Whoopee! The Nasdaq Composite index is back to its highest level since the beginning of the end for big tech stocks. But there's still plenty of pain around for investors who picked poorly.
There are 10 stocks in the Nasdaq 100 index, including satellite broadcaster Sirius XM, network optimizer Akamai, online content company Yahoo and networking giant Cisco Systems that are still 50% or much more below where they were trading on the tech peak of March 10, 2000. The Nasdaq 100 contains the 100 largest non-financial stocks on the Nasdaq, including most of the most-loved stocks during the tech boom.
These once-ballyhooed tech stocks are still hurting even while the broad Nasdaq composite index is hitting a 14-year high today and rallying to the best level since March 31, 2000.

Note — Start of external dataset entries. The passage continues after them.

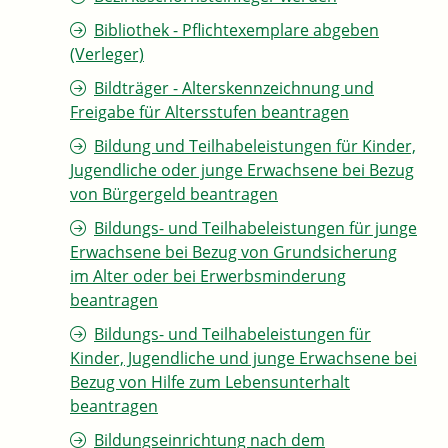
Bibliothek - Pflichtexemplare abgeben
(Verleger)
Bildträger - Alterskennzeichnung und
Freigabe für Altersstufen beantragen
Bildung und Teilhabeleistungen für Kinder,
Jugendliche oder junge Erwachsene bei Bezug
von Bürgergeld beantragen
Bildungs- und Teilhabeleistungen für junge
Erwachsene bei Bezug von Grundsicherung
im Alter oder bei Erwerbsminderung
beantragen
Bildungs- und Teilhabeleistungen für
Kinder, Jugendliche und junge Erwachsene bei
Bezug von Hilfe zum Lebensunterhalt
beantragen
Bildungseinrichtung nach dem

The disconnect is yet another example (as if investors needed another one) of the incredible difficulty of picking individual stocks, especially in a hot sector. Even if investors identified technology as a promising area, choosing one of these fallen stocks that can't get up would have been a brutal blow to a portfolio. Not only are investors still holding these stocks down 50% or more, they've missed out on a powerful rally that's pushed the Standard & Poor's 500 up 41% since March 10, 2000.
And get this. Even had investors just bought the Nasdaq 100 in the form of the PowerShares QQQ Trust, they would be just a good market year or two away break-even, a bummer, but nowhere near a 50% loss. The so-called QQQQ is down 14.4% since March 10, 2000.